AIMe: Advanced Immediate Messaging
You want always-on Internet in your home, but broadband service doesn't exist yet? No problem.
”Information Appliances” were all the rage in the late 1990’s but were expensive. Always-on broadband Internet was far from widely available. MyPort Express was a startup whose vision was to deliver the future in the present with an advanced, Internet-enhanced Caller ID-like device and service. The concept married unified communications services with simple in-home information appliances named AIMe. Low-cost embedded dial-up modems, paging chipsets, powerline networking, voice compression, and simple displays presented personal, always-on information streams in the home. Unified communication services allowed access to email, voice messaging, and content (weather, news, etc.) via telephone, web, and the home devices.
The idea was to deliver as much high-value voice and text information with as little complexity and expense as possible — old-skool Caller ID meets new-skool twitter. I was present from the beginning of the venture through to the end and played a central role in evolving the concept.
I developed the entire demonstration system. I also developed the concept of connecting the home information appliances to the outside world via a unified communications platform.
The information appliance system consisted of a headless, master device that coordinated communication among the client devices on a home’s powerline network. The headless master acted as a networked answering machine, collected Caller ID information, and by way of a non-disruptive triggering system and dial-up modem mechanism synchronized voice and text with the unified communications server outside the home. The client device acted as a dumb terminal presenting the information available at the master device through a high visibility display and infrared remote control interface.
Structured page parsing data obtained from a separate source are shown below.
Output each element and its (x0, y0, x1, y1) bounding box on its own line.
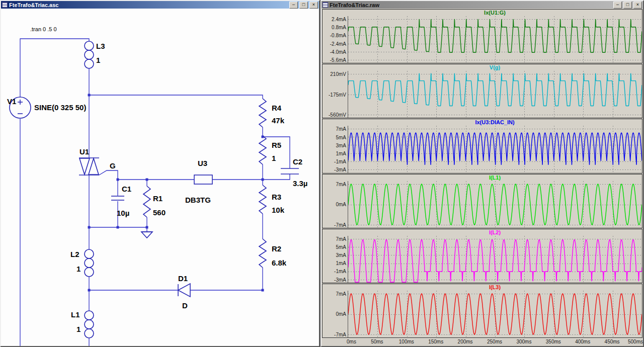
waveform-canvas[interactable] (348, 71, 642, 118)
close-button[interactable]: × (633, 2, 642, 9)
label-d1[interactable]: D1 (178, 274, 188, 283)
y-tick-label: -1mA (334, 269, 346, 274)
trace-label[interactable]: I(L3) (348, 284, 642, 291)
x-tick-label: 450ms (605, 339, 620, 344)
y-tick-label: -7mA (334, 222, 346, 228)
y-tick-label: 0mA (336, 311, 346, 317)
waveform-canvas[interactable] (348, 126, 642, 172)
schematic-titlebar[interactable]: FteTrafo&Triac.asc – □ × (1, 1, 319, 9)
waveform-pane-i-l2[interactable]: I(L2) 7mA5mA3mA1mA-1mA-3mA (322, 229, 642, 283)
schematic-window[interactable]: FteTrafo&Triac.asc – □ × (0, 0, 320, 347)
y-tick-label: -3mA (334, 167, 346, 172)
waveform-pane-ix-u1-g[interactable]: Ix(U1:G) 2.4mA0.8mA-0.8mA-2.4mA-4.0mA-5.… (322, 9, 642, 63)
waveform-canvas[interactable] (348, 291, 642, 337)
waveform-pane-i-l1[interactable]: I(L1) 7mA0mA-7mA (322, 174, 642, 228)
trace-label[interactable]: I(L1) (348, 175, 642, 181)
label-c2-value[interactable]: 3.3µ (293, 179, 308, 188)
component-u1-triac[interactable] (79, 158, 99, 175)
y-tick-label: -4.0mA (330, 49, 346, 55)
component-l1-inductor[interactable] (85, 311, 94, 338)
trace-label[interactable]: Ix(U1:G) (348, 10, 642, 16)
waveform-window-title: FteTrafo&Triac.raw (330, 2, 612, 8)
label-l2[interactable]: L2 (70, 250, 79, 258)
label-r2[interactable]: R2 (272, 244, 281, 253)
label-u3-value[interactable]: DB3TG (185, 196, 211, 204)
label-gate-net[interactable]: G (110, 161, 116, 170)
maximize-button[interactable]: □ (623, 2, 632, 9)
label-r5-value[interactable]: 1 (272, 154, 276, 162)
label-r3-value[interactable]: 10k (272, 206, 285, 214)
label-l2-value[interactable]: 1 (76, 265, 80, 273)
component-r1-resistor[interactable] (143, 186, 150, 217)
waveform-canvas[interactable] (348, 16, 642, 63)
label-c2[interactable]: C2 (293, 157, 302, 166)
label-l3[interactable]: L3 (96, 42, 105, 50)
minimize-button[interactable]: – (289, 2, 298, 9)
maximize-button[interactable]: □ (299, 2, 308, 9)
junction-dots (88, 94, 264, 292)
label-d1-value[interactable]: D (182, 301, 188, 310)
x-tick-label: 250ms (487, 339, 502, 344)
component-l2-inductor[interactable] (85, 249, 94, 277)
schematic-svg[interactable]: .tran 0 .5 0 V1 SINE(0 325 50) L3 1 U1 G… (1, 9, 319, 346)
x-tick-label: 150ms (428, 339, 443, 344)
schematic-window-icon (2, 2, 8, 8)
label-c1-value[interactable]: 10µ (117, 209, 129, 217)
component-c2-capacitor[interactable] (281, 168, 299, 174)
label-l1-value[interactable]: 1 (76, 325, 80, 333)
label-u3[interactable]: U3 (198, 159, 207, 167)
minimize-button[interactable]: – (613, 2, 622, 9)
component-u3-diac[interactable] (194, 175, 212, 184)
y-tick-label: 5mA (336, 244, 346, 250)
component-r4-resistor[interactable] (259, 99, 266, 127)
label-r2-value[interactable]: 6.8k (272, 258, 287, 267)
label-v1-value[interactable]: SINE(0 325 50) (34, 103, 86, 112)
y-tick-label: 7mA (336, 291, 346, 297)
y-tick-label: 0.8mA (332, 25, 346, 30)
y-tick-label: -560mV (329, 112, 346, 118)
ground-symbol[interactable] (141, 232, 152, 238)
component-d1-diode[interactable] (178, 284, 190, 297)
y-axis-gutter: 7mA0mA-7mA (323, 181, 348, 228)
schematic-canvas[interactable]: .tran 0 .5 0 V1 SINE(0 325 50) L3 1 U1 G… (1, 9, 319, 346)
label-l1[interactable]: L1 (71, 310, 80, 319)
waveform-canvas[interactable] (348, 181, 642, 228)
label-r1[interactable]: R1 (153, 194, 163, 203)
component-c1-capacitor[interactable] (111, 196, 124, 200)
component-r2-resistor[interactable] (259, 239, 266, 268)
x-tick-label: 100ms (399, 339, 414, 344)
label-r3[interactable]: R3 (272, 193, 281, 201)
y-tick-label: -5.6mA (330, 57, 346, 63)
trace-label[interactable]: Ix(U3:DIAC_IN) (348, 119, 642, 126)
label-c1[interactable]: C1 (122, 185, 131, 193)
label-l3-value[interactable]: 1 (96, 56, 100, 64)
spice-directive[interactable]: .tran 0 .5 0 (30, 26, 57, 32)
y-axis-gutter: 210mV-175mV-560mV (323, 71, 348, 118)
trace-label[interactable]: V(g) (348, 64, 642, 71)
waveform-pane-ix-u3-diac[interactable]: Ix(U3:DIAC_IN) 7mA5mA3mA1mA-1mA-3mA (322, 119, 642, 173)
waveform-titlebar[interactable]: FteTrafo&Triac.raw – □ × (321, 1, 643, 9)
waveform-pane-i-l3[interactable]: I(L3) 7mA0mA-7mA (322, 284, 642, 338)
label-r5[interactable]: R5 (272, 141, 281, 149)
waveform-canvas[interactable] (348, 236, 642, 283)
component-r3-resistor[interactable] (259, 185, 266, 214)
label-v1[interactable]: V1 (7, 97, 16, 106)
component-l3-inductor[interactable] (85, 41, 94, 68)
label-r4-value[interactable]: 47k (272, 116, 285, 125)
y-tick-label: 5mA (336, 135, 346, 140)
component-r5-resistor[interactable] (259, 136, 266, 164)
label-r4[interactable]: R4 (272, 104, 282, 112)
y-axis-gutter: 2.4mA0.8mA-0.8mA-2.4mA-4.0mA-5.6mA (323, 16, 348, 63)
y-tick-label: -175mV (329, 92, 346, 98)
schematic-wires[interactable] (20, 39, 290, 346)
label-u1[interactable]: U1 (79, 147, 89, 156)
x-tick-label: 400ms (575, 339, 590, 344)
waveform-window[interactable]: FteTrafo&Triac.raw – □ × Ix(U1:G) 2.4mA0… (320, 0, 644, 347)
waveform-client[interactable]: Ix(U1:G) 2.4mA0.8mA-0.8mA-2.4mA-4.0mA-5.… (321, 9, 643, 346)
waveform-pane-v-g[interactable]: V(g) 210mV-175mV-560mV (322, 64, 642, 118)
close-button[interactable]: × (309, 2, 318, 9)
x-tick-label: 0ms (347, 339, 356, 344)
label-r1-value[interactable]: 560 (153, 208, 166, 217)
x-tick-label: 50ms (371, 339, 383, 344)
trace-label[interactable]: I(L2) (348, 229, 642, 236)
The Linux-based unified communications demonstration server acted as an email gateway; collected news, weather, etc.; and mirrored the voice communication collected in the home. It then made this information available to the home information appliances and made it available online via a web interface.
MyPort Express was successful in attracting angel investment. However, the Dotcom Bust of the late 1990’s and early 2000’s and then the terrorist attacks of September 11th prevented the project from reaching a point where further investment could be secured and commercial viability could truly be tested.